Broadstone  is a suburb of Poole in Dorset, England. It is located  from Hamworthy railway station and  from Bournemouth International Airport. The ward had a population of 10,303 at the 2011 Census, increasing from 10,256 at the 2001 Census.

Since 1840, Broadstone has grown from a small farm to a suburb of 10,000 people. Centred on the main road (the B3074), 'The Broadway' is a busy hub of shops, churches, schools and housing. The shops consist of Costa Coffee, Bennett's Bakery, charity shops, a Tesco Express store, a Marks & Spencer supermarket and a jewellery shop. Broadstone is notable for its large recreation fields and heathland park, as well as an annual Christmas parade and lights. The  Broadstone Heath possesses some of the original heathland which covered the Poole Basin.

History
In 1840, "Broadstone Farm" was built, and a railway line bypassed it in 1847. Its first church was built in 1853, which later became the Scout hall. The first railway station was built in 1872 and named "New Poole Junction" and, after several name revisions, became "Broadstone" in 1890. Broadstone First School originated as a Dame school, founded in 1871. At the turn of the century, lavender oil started being produced. This ceased in 1935 when the factory burnt down, but much lavender can still be found in the area. Rapid expansion of the town has since occurred, with the development of the Pine Springs housing estate and the opening of additional schools to cope with the increase in population.

Toponymy
Legend has it that a number of "broad stones" were laid across a local stream to enable people to cross over without wetting their feet. This stream flows in the valley between Clarendon Road and Springdale Road, and the stones were located close to the Brookdale Farm. The Stepping Stones pub (now renamed 'The Blackwater Stream' since its takeover by Wetherspoon) was named in honour of this, and displays a large stone outside its beer garden. Rumoured to be the original, it was stolen decades ago and has since been replaced by a replica. There are also two stones outside Broadstone United Reformed Church, supposedly also originals from the stream.

Notable residents

The Victorian biologist, naturalist and philosopher Alfred Russel Wallace, who independently proposed the same evolutionary theory as Charles Darwin, lived in Broadstone during the last few years of his life. He built his own house, named Old Orchard, near what is now Wallace Road. His remains are buried in Broadstone Cemetery, next to those of his wife, Annie. His grave was restored by the A. R. Wallace Memorial Fund in 2000. It features a  tall fossil tree trunk mounted on a block of Purbeck limestone.

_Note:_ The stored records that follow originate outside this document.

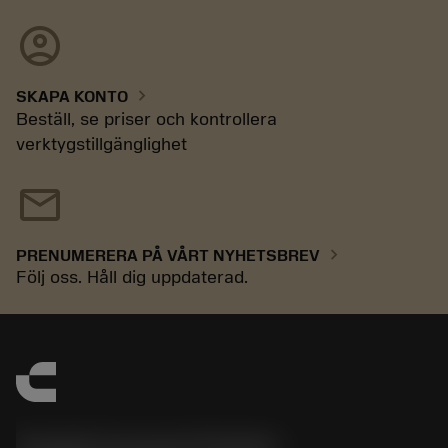
account_circle
chevron_right
SKAPA KONTO
Beställ, se priser och kontrollera
verktygstillgänglighet
mail
chevron_right
PRENUMERERA PÅ VÅRT NYHETSBREV
Följ oss. Håll dig uppdaterad.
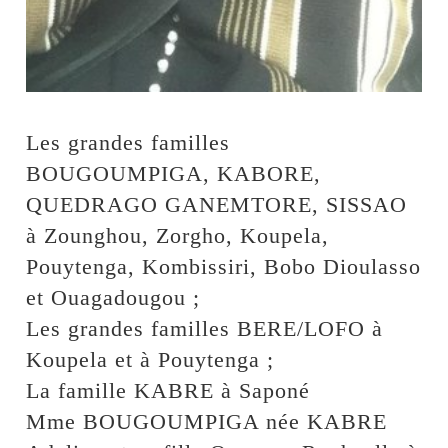
Les grandes familles
BOUGOUMPIGA, KABORE,
QUEDRAGO GANEMTORE, SISSAO
à Zounghou, Zorgho, Koupela,
Pouytenga, Kombissiri, Bobo Dioulasso
et Ouagadougou ;
Les grandes familles BERE/LOFO à
Koupela et à Pouytenga ;
La famille KABRE à Saponé
Mme BOUGOUMPIGA née KABRE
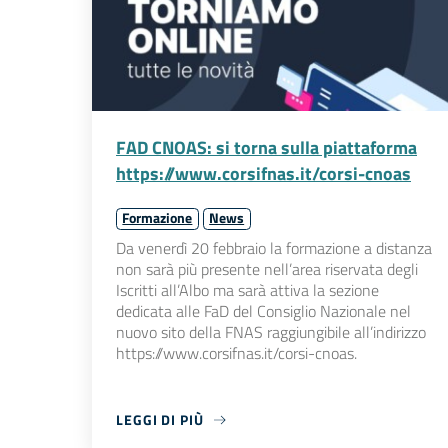
FAD CNOAS: si torna sulla piattaforma
https://www.corsifnas.it/corsi-cnoas
Formazione
News
Da venerdì 20 febbraio la formazione a distanza
non sarà più presente nell’area riservata degli
Iscritti all’Albo ma sarà attiva la sezione
dedicata alle FaD del Consiglio Nazionale nel
nuovo sito della FNAS raggiungibile all’indirizzo
https://www.corsifnas.it/corsi-cnoas.
LEGGI DI PIÙ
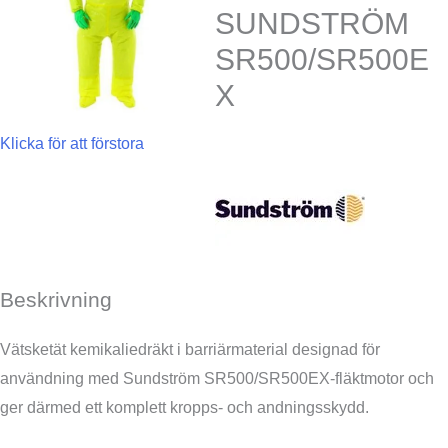
SUNDSTRÖM
SR500/SR500E
X
Klicka för att förstora
Beskrivning
Vätsketät kemikaliedräkt i barriärmaterial designad för
användning med Sundström SR500/SR500EX-fläktmotor och
ger därmed ett komplett kropps- och andningsskydd.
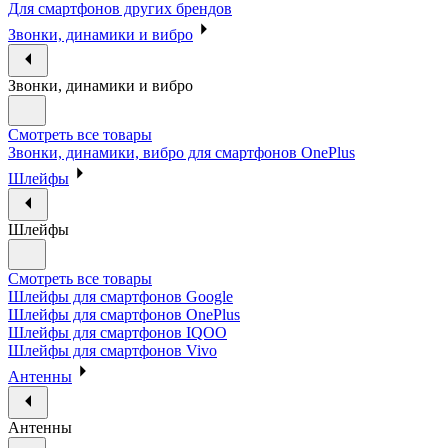
Для смартфонов других брендов
Звонки, динамики и вибро
Звонки, динамики и вибро
Смотреть все товары
Звонки, динамики, вибро для смартфонов OnePlus
Шлейфы
Шлейфы
Смотреть все товары
Шлейфы для смартфонов Google
Шлейфы для смартфонов OnePlus
Шлейфы для смартфонов IQOO
Шлейфы для смартфонов Vivo
Антенны
Антенны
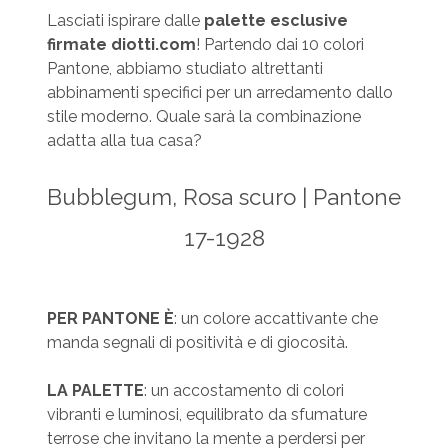
Lasciati ispirare dalle
palette esclusive
firmate diotti.com
! Partendo dai 10 colori
Pantone, abbiamo studiato altrettanti
abbinamenti specifici per un arredamento dallo
stile moderno. Quale sarà la combinazione
adatta alla tua casa?
Bubblegum, Rosa scuro | Pantone
17-1928
PER PANTONE È
: un colore accattivante che
manda segnali di positività e di giocosità.
LA PALETTE
: un accostamento di colori
vibranti e luminosi, equilibrato da sfumature
terrose che invitano la mente a perdersi per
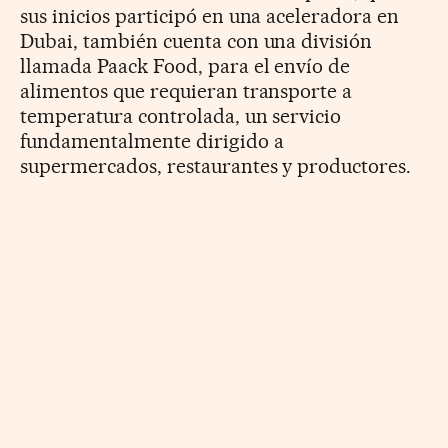
sus inicios participó en una aceleradora en
Dubai, también cuenta con una división
llamada Paack Food, para el envío de
alimentos que requieran transporte a
temperatura controlada, un servicio
fundamentalmente dirigido a
supermercados, restaurantes y productores.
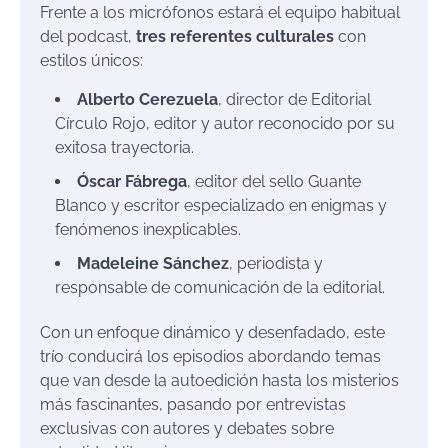
Frente a los micrófonos estará el equipo habitual
del podcast,
tres referentes culturales
con
estilos únicos:
Alberto Cerezuela
, director de Editorial
Círculo Rojo, editor y autor reconocido por su
exitosa trayectoria.
Óscar Fábrega
, editor del sello Guante
Blanco y escritor especializado en enigmas y
fenómenos inexplicables.
Madeleine Sánchez
, periodista y
responsable de comunicación de la editorial.
Con un enfoque dinámico y desenfadado, este
trío conducirá los episodios abordando temas
que van desde la autoedición hasta los misterios
más fascinantes, pasando por entrevistas
exclusivas con autores y debates sobre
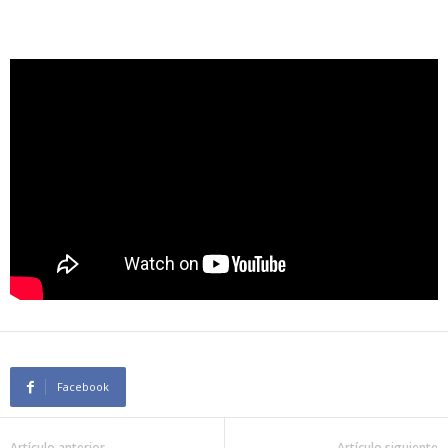
Facebook
Artículo anterior
Artículo siguiente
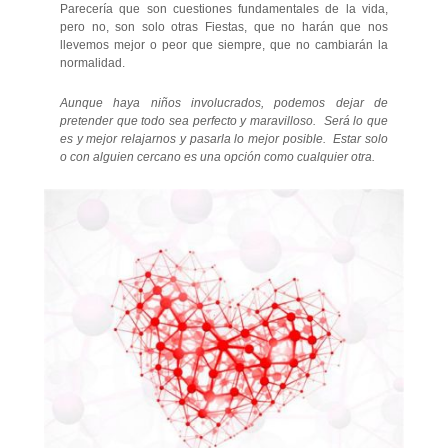
Parecería que son cuestiones fundamentales de la vida,
pero no, son solo otras Fiestas, que no harán que nos
llevemos mejor o peor que siempre, que no cambiarán la
normalidad.
Aunque haya niños involucrados, podemos dejar de
pretender que todo sea perfecto y maravilloso. Será lo que
es y mejor relajarnos y pasarla lo mejor posible. Estar solo
o con alguien cercano es una opción como cualquier otra.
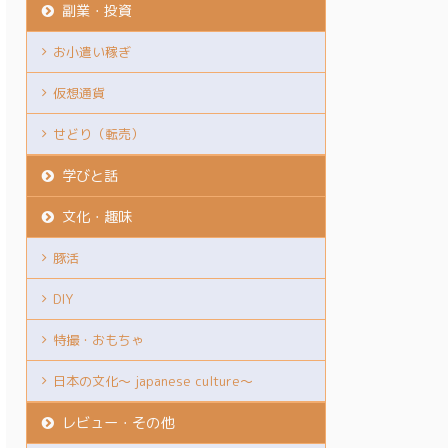
副業・投資
お小遣い稼ぎ
仮想通貨
せどり（転売）
学びと話
文化・趣味
豚活
DIY
特撮・おもちゃ
日本の文化～ japanese culture～
レビュー・その他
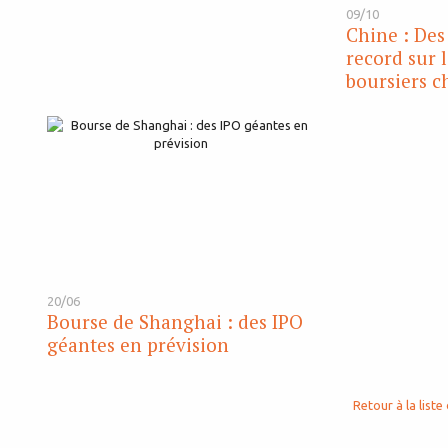
09/10
Chine : Des
record sur 
boursiers c
20/06
Bourse de Shanghai : des IPO
géantes en prévision
Retour à la liste 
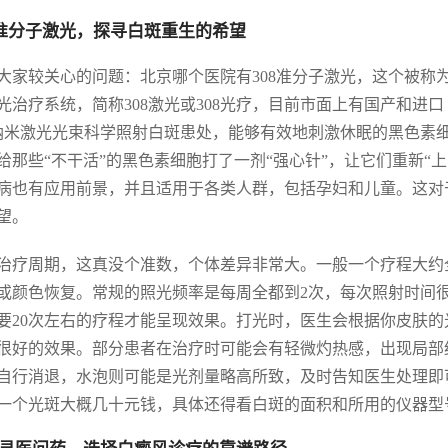
8准分子激光，探寻白斑重生的希望
大家较关心的问题：北京哪个医院有308准分子激光，这个被称为
光治疗系统，简称308激光或308光疗，目前市面上有国产和进
8纳米激光光束科学照射白斑患处，能够有效地刺激休眠的黑色素
给那些“不干活”的黑色素细胞打了一剂“强心针”，让它们重新“
病也有应用前景，并且适用于各类人群，包括孕妇和儿童。这对
望。
治疗周期，这真没个准数，个体差异非常大。一般一个疗程大约
或颜色恢复。常规的照光频率是每周全都到2次，每次照射时间很
要20次左右的疗程才能呈现效果。打光时，医生会根据你皮肤
很好的效果。部分患者在治疗时可能会有轻微灼热感，出现局部红
自行消退，水泡则可能是光剂量略高所致，及时告知医生处理即可
一个光斑大概几十元钱，具体还得看白斑的面积和所用的仪器型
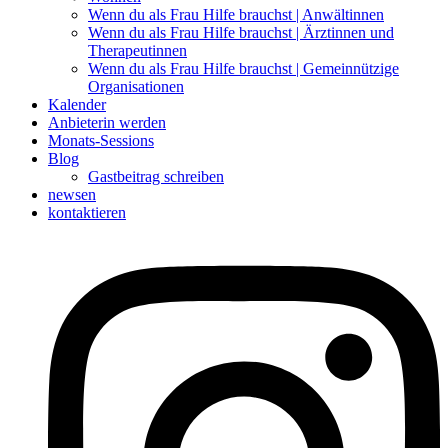
Wenn du als Frau Hilfe brauchst | Anwältinnen
Wenn du als Frau Hilfe brauchst | Ärztinnen und
Therapeutinnen
Wenn du als Frau Hilfe brauchst | Gemeinnützige
Organisationen
Kalender
Anbieterin werden
Monats-Sessions
Blog
Gastbeitrag schreiben
newsen
kontaktieren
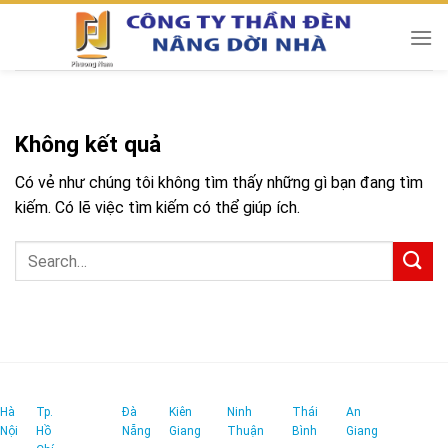
Chuyển
đến
nội
dung
Không kết quả
Có vẻ như chúng tôi không tìm thấy những gì bạn đang tìm
kiếm. Có lẽ việc tìm kiếm có thể giúp ích.
Hà
Tp.
Đà
Kiên
Ninh
Thái
An
Nội
Hồ
Nẵng
Giang
Thuận
Bình
Giang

Annette Brooke, a Liberal Democrat MP for Mid-Dorset and North Poole from 2001 to 2015, currently resides in Broadstone.

Bryan Telfer, a commodore in the Royal Navy and veteran of the Falklands War is buried in Broadstone Cemetery.

Victor Watkins who lived in Broadstone was the first Scout in England to gain the Kings Scout Award (now the Queens Scout Award) and a Blue Plaque has now been unveiled on the wall outside the 29029 Nepalese Restaurant on Lower Blandford Road.

Martin Smith, five-time British Powerlifting champion, European and Commonwealth powerlifting medallist also resides in Broadstone.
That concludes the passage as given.